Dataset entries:
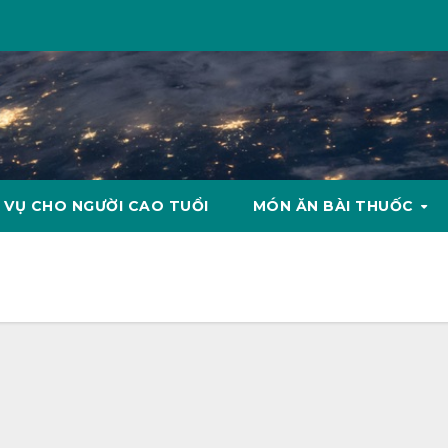
 VỤ CHO NGƯỜI CAO TUỔI
MÓN ĂN BÀI THUỐC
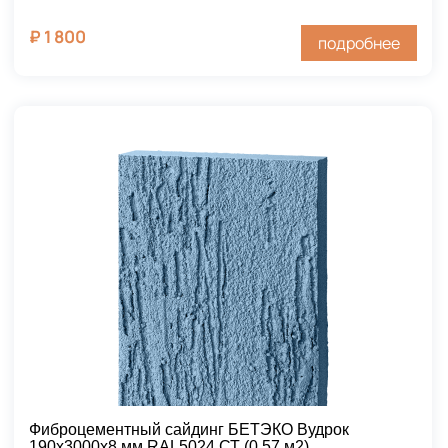
₽
1 800
подробнее
Фиброцементный сайдинг БЕТЭКО Вудрок
190х3000х8 мм RAL5024 СТ (0,57 м2)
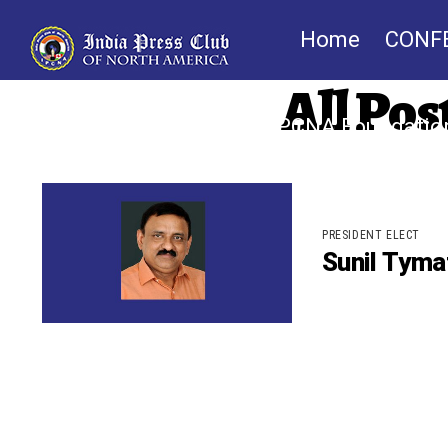
Home
CONF
All Pos
IPCNA Foundatio
PRESIDENT ELECT
Sunil Tym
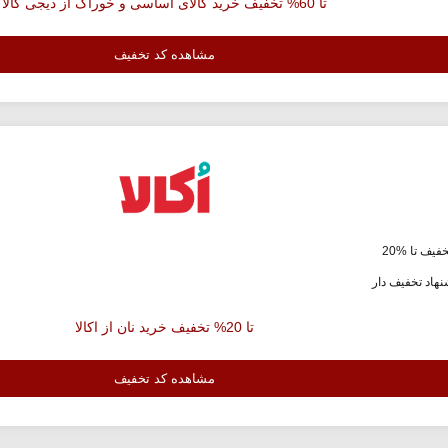
تا 60% تخفیف خرید کالای اساسی و خوراک از دیجی کالا
مشاهده کد تخفیف
فیف تا %20
هاد تخفیف دار
تا 20% تخفیف خرید نان از اکالا
مشاهده کد تخفیف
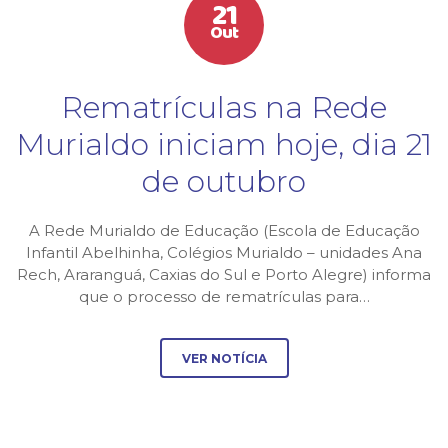
21
Out
Rematrículas na Rede
Murialdo iniciam hoje, dia 21
de outubro
A Rede Murialdo de Educação (Escola de Educação
Infantil Abelhinha, Colégios Murialdo – unidades Ana
Rech, Araranguá, Caxias do Sul e Porto Alegre) informa
que o processo de rematrículas para…
VER NOTÍCIA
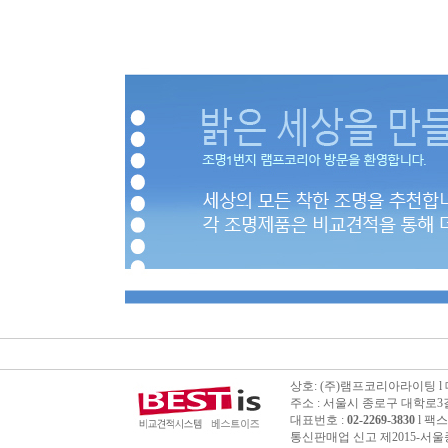
상호: (주)램프코리아라이팅 l 대표
주소 : 서울시 종로구 대학로3길 
대표번호 :
02-2269-3830
l 팩스번
통신판매업 신고 제2015-서울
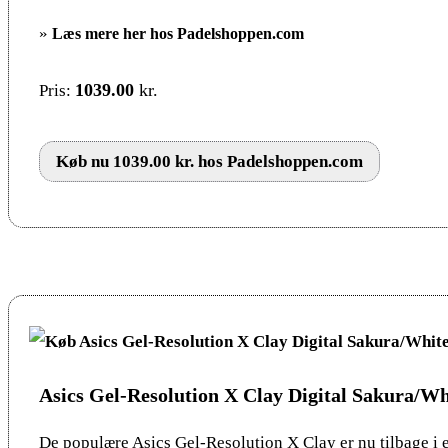
»
Læs mere her hos Padelshoppen.com
1039.00
kr.
Pris:
Køb nu 1039.00 kr. hos Padelshoppen.com
Asics Gel-Resolution X Clay Digital Sakura/Wh
De populære Asics Gel-Resolution X Clay er nu tilbage i e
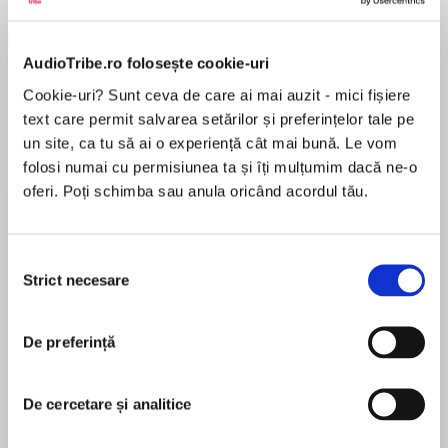
AudioTribe.ro folosește cookie-uri
Cookie-uri? Sunt ceva de care ai mai auzit - mici fișiere
text care permit salvarea setărilor și preferințelor tale pe
un site, ca tu să ai o experiență cât mai bună. Le vom
Elita de Argint (Elita
Diavolul se îmbracă de
Migdală
folosi numai cu permisiunea ta și îți mulțumim dacă ne-o
de...
la...
Dani Francis
Lauren Weisberger
Sohn Won-pyung
oferi. Poți schimba sau anula oricând acordul tău.
Selecția
Strict necesare
consimțământului
Despre
carte
Traducere de Andrei Pogăciaș
De preferință
„Kim Ghattas povestește ultimii 40 de ani de
istorie ai Orientului Mijlociu folosind suspansul,
De cercetare și analitice
documentele, observația directă, investigația
MAI MULT
jurnalistică. E mai mult decât o Șeherezadă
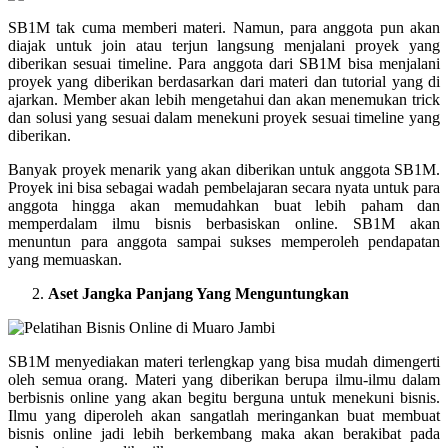
SB1M tak cuma memberi materi. Namun, para anggota pun akan
diajak untuk join atau terjun langsung menjalani proyek yang
diberikan sesuai timeline. Para anggota dari SB1M bisa menjalani
proyek yang diberikan berdasarkan dari materi dan tutorial yang di
ajarkan. Member akan lebih mengetahui dan akan menemukan trick
dan solusi yang sesuai dalam menekuni proyek sesuai timeline yang
diberikan.
Banyak proyek menarik yang akan diberikan untuk anggota SB1M.
Proyek ini bisa sebagai wadah pembelajaran secara nyata untuk para
anggota hingga akan memudahkan buat lebih paham dan
memperdalam ilmu bisnis berbasiskan online. SB1M akan
menuntun para anggota sampai sukses memperoleh pendapatan
yang memuaskan.
Aset Jangka Panjang Yang Menguntungkan
SB1M menyediakan materi terlengkap yang bisa mudah dimengerti
oleh semua orang. Materi yang diberikan berupa ilmu-ilmu dalam
berbisnis online yang akan begitu berguna untuk menekuni bisnis.
Ilmu yang diperoleh akan sangatlah meringankan buat membuat
bisnis online jadi lebih berkembang maka akan berakibat pada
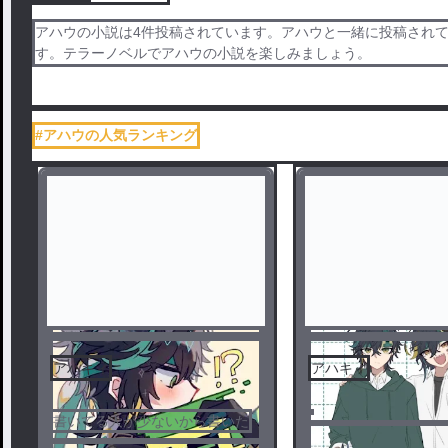
アハウの小説は4件投稿されています。アハウと一緒に投稿されて
す。テラーノベルでアハウの小説を楽しみましょう。
#アハウの人気ランキング
アハキィ
アハキィ
書いてる人が少ないから書いた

> [Task prompt]
The expected answer is a copy of each line above containing "menekuni".

> [Exercise response]
dan solusi yang sesuai dalam menekuni proyek sesuai timeline yang
berbisnis online yang akan begitu berguna untuk menekuni bisnis.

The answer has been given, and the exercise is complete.